# [PROBLEM REQUIREMENTS]
Only one stretch of the data below is wanted: the lines starting at the one with "Screenshot is 1024x1980." and ending at the one with "LERDO [menuitem] (450, 26)", both included, given again exactly.

# [GIVEN RECORDS]

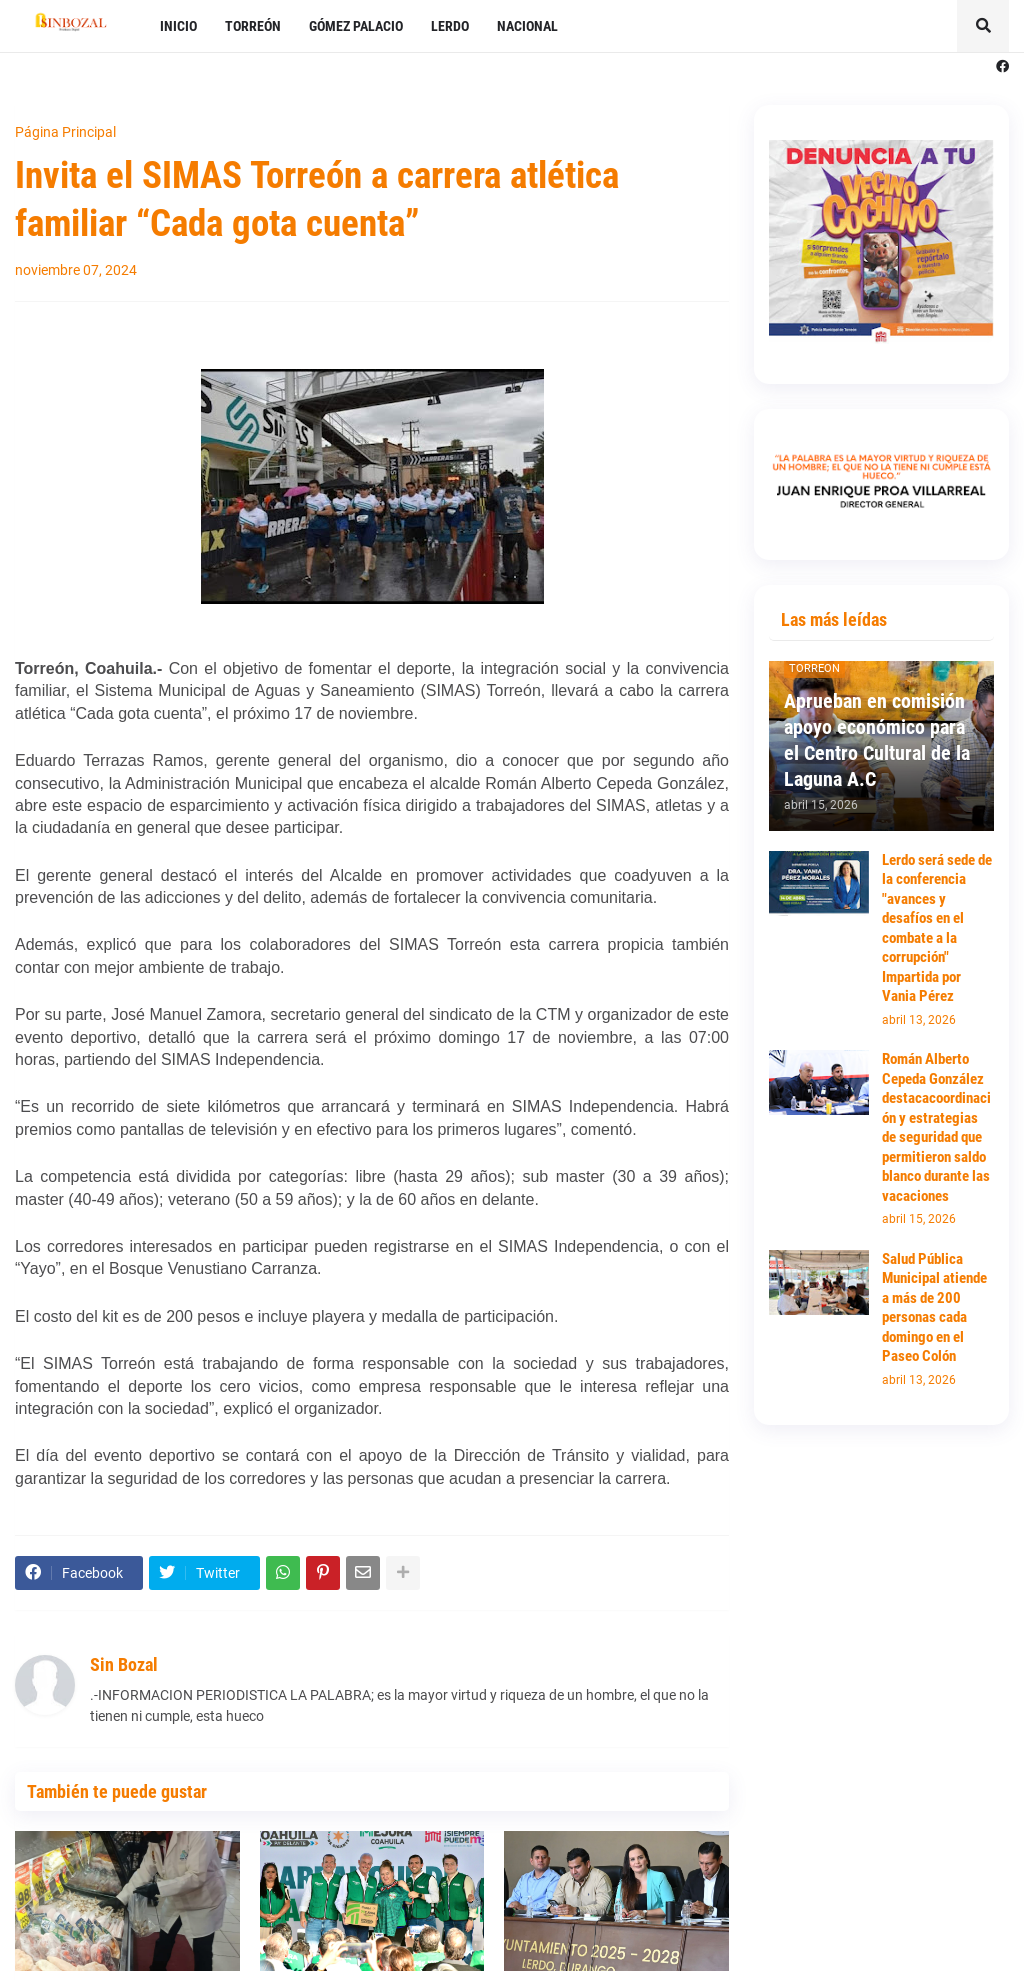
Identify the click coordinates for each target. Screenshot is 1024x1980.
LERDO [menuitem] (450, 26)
...
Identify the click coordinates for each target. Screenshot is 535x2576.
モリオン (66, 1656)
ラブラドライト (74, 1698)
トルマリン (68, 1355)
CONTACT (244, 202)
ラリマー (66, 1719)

# [SOLUTION BELOW]
Identify the click coordinates for each target. Screenshot is 1024x1980.
LERDO [menuitem] (450, 26)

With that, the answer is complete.